Like children, artificial intelligence needs proper parenting to achieve its full potential, and proper parenting starts with a healthy diet — of good data.
Businesses increasingly acknowledge the potential of A.I. to accelerate decision making, but many have serious concerns about what is happening inside the black box. The quality of any A.I. can only be as good as the data it processes. Of course, “garbage in, garbage out” has long been an analytics refrain, but it’s even more important for A.I.
Why? Consider the difference between the two. An analytics solution typically provides a graph prioritizing the results. Ask an analytics program why sales are down in the Northeast region, and you’ll essentially get a list of possible factors: supply chain hiccups, demographic changes, social media trends, etc. A human then has to evaluate the results to determine which factors to base the ultimate decision on. A cognitive A.I. approach is less transparent. Ask an A.I. why sales are down in the Northeast region and you get a single, definitive answer. That’s it. Done deal.

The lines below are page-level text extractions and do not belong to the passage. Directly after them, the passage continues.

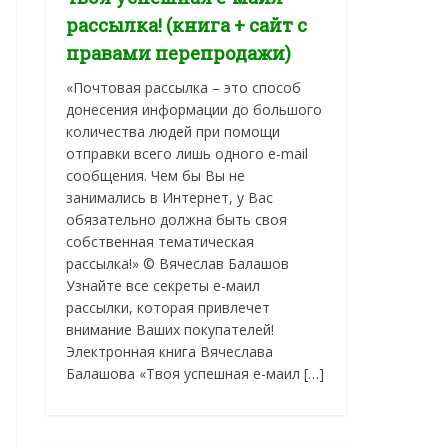
рассылка! (книга + сайт с
правами перепродажи)
«Почтовая рассылка – это способ
донесения информации до большого
количества людей при помощи
отправки всего лишь одного e-mail
сообщения. Чем бы Вы не
занимались в Интернет, у Вас
обязательно должна быть своя
собственная тематическая
рассылка!» © Вячеслав Балашов
Узнайте все секреты е-маил
рассылки, которая привлечет
внимание Ваших покупателей!
Электронная книга Вячеслава
Балашова «Твоя успешная е-маил […]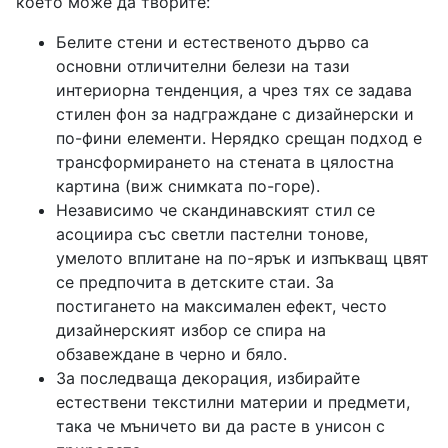
което може да творите:
Белите стени и естественото дърво са
основни отличителни белези на тази
интериорна тенденция, а чрез тях се задава
стилен фон за надграждане с дизайнерски и
по-фини елементи. Нерядко срещан подход е
трансформирането на стената в цялостна
картина (виж снимката по-горе).
Независимо че скандинавският стил се
асоциира със светли пастелни тонове,
умелото вплитане на по-ярък и изпъкващ цвят
се предпочита в детските стаи. За
постигането на максимален ефект, често
дизайнерският избор се спира на
обзавеждане в черно и бяло.
За последваща декорация, избирайте
естествени текстилни материи и предмети,
така че мъничето ви да расте в унисон с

The A.I. approach would be a business user’s dream come true. Ask a question, get a definitive answer, and confidently take an action. It would save time and result in faster, better business decisions.

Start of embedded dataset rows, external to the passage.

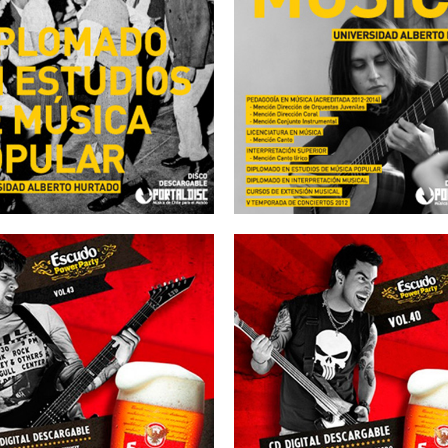
DIPLOMADO EN
26/10/2012
UDIOS DE MÚSICA
POPULAR
INSTITUTO UA
UNIVERSIDAD
BERTO HURTADO
16/07/2012
16/06/2012
SCUDO – Vol 43
ESCUDO – Vol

But what if the A.I. is wrong? More important, how would a business user ever know an A.I. is wrong? Because of this, relying on A.I. requires a level of trust significantly higher than for an analytics solution. From the perspective of a chief data officer or a data scientist, parenting an A.I. is a humbling responsibility.

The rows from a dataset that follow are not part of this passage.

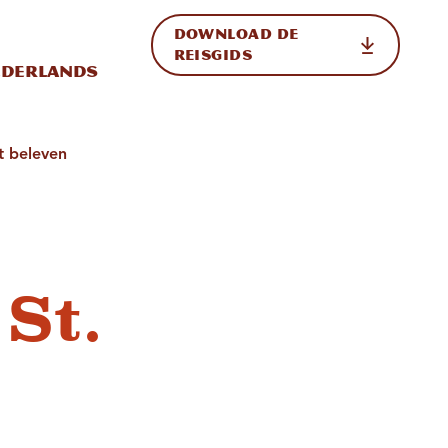
DOWNLOAD DE
p de site
ternationale weergave in-/uitschakelen
REISGIDS
derlands
t beleven
St.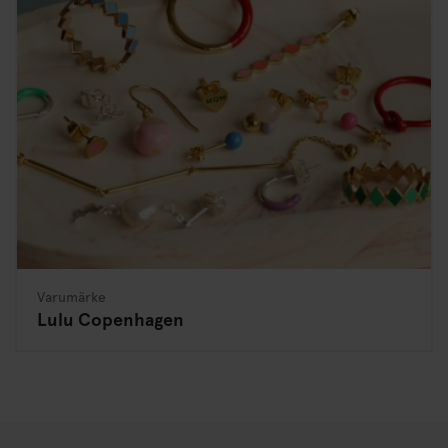
Varumärke
Lulu Copenhagen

Those in charge of feeding A.I. must ensure a complete and healthy diet: clean, relevant and reliable data with traceable provenance. Instead of the five food groups, a healthy A.I. diet depends on curating the data that goes into it:
A.I. shouldn’t be allowed to drink wildly from a data lake where data has not been cleansed, packaged and structured for easy consumption.According to the Compliance, Governance and Oversight Counsel (CGOC), nearly 70% of the data that companies produce and collect has no business, legal or compliance value, so you must develop a way to understand and specify the scope and criteria of the data to be fed to A.I. Which data stores and what file types? What connections exist between the data? Who is responsible for making the determination and for final approval?
Reviewing and managing sources
Once you have specified your sources, you need to ensure the quality of the data. To increase confidence in and defend responses from A.I., you must be able to assess the authenticity (via audit trails), accuracy and value of the content contributed to your data collection. This can be done through heat maps and visualizations.